• [WHAT YOU NEED TO DO] Could you work out how many lines in the material below hold the word "modal"? Give only the number in reply.

• [DATA SECTION]
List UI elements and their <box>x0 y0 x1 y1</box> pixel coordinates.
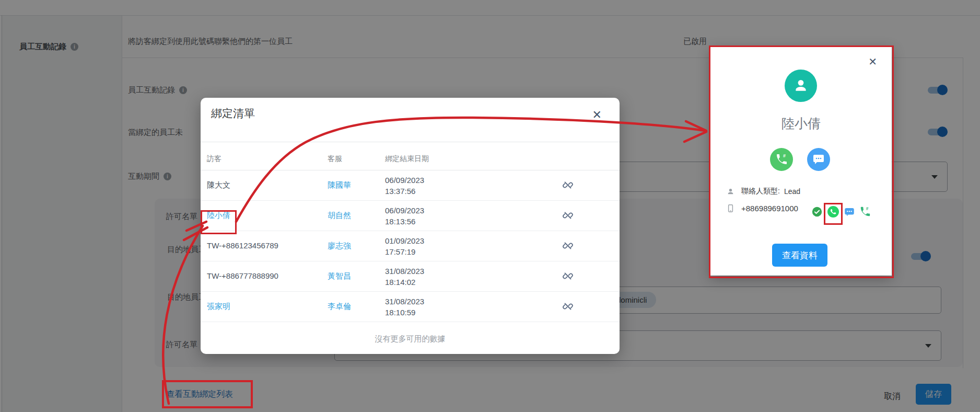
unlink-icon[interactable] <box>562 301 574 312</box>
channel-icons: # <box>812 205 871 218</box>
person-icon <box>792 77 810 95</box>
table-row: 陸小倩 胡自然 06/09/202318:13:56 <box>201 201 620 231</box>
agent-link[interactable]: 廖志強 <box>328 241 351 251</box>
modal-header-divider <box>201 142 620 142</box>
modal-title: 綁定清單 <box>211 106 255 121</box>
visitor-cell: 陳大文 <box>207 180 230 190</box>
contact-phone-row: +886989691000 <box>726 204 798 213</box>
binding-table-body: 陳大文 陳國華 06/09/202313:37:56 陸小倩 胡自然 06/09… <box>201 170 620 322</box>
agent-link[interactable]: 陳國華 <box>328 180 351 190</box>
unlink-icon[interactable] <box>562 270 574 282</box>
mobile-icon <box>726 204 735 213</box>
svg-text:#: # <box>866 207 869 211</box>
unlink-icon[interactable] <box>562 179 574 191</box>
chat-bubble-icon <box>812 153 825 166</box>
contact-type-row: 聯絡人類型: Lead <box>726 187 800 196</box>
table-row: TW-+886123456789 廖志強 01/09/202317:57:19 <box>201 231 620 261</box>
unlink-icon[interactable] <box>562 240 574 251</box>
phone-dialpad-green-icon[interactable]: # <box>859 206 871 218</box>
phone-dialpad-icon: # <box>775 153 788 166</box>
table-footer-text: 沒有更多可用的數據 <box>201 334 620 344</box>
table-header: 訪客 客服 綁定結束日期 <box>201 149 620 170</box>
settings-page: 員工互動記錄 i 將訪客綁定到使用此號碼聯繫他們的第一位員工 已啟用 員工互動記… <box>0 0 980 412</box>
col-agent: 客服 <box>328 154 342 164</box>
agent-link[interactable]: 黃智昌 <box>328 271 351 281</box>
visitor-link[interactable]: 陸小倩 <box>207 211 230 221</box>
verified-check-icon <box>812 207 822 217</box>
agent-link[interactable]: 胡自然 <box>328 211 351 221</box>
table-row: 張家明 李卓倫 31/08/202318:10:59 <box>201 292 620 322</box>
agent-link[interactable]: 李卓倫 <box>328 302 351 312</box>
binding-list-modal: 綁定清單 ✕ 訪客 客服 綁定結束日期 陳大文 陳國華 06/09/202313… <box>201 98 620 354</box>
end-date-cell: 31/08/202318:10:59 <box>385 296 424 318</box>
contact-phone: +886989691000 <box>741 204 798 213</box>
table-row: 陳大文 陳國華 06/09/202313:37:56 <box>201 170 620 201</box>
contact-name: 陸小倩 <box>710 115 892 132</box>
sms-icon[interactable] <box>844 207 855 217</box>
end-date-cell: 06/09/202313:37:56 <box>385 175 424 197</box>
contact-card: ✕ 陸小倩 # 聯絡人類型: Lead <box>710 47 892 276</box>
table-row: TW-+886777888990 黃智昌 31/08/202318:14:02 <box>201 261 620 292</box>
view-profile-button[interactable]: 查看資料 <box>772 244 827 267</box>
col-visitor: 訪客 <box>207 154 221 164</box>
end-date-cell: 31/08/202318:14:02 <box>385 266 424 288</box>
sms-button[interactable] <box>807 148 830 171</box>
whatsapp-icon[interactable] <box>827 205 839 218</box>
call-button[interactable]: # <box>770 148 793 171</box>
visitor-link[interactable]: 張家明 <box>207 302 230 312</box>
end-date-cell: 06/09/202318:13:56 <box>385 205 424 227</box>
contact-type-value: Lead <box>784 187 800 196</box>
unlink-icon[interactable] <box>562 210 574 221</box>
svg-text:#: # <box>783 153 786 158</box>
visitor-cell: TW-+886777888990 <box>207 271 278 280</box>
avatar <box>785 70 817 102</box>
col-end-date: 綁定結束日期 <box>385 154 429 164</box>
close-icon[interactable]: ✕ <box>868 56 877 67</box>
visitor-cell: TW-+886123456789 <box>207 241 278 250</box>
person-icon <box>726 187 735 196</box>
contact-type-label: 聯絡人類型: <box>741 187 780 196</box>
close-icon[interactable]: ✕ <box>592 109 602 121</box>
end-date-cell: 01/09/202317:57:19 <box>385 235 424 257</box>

• [RESULT BELOW] 3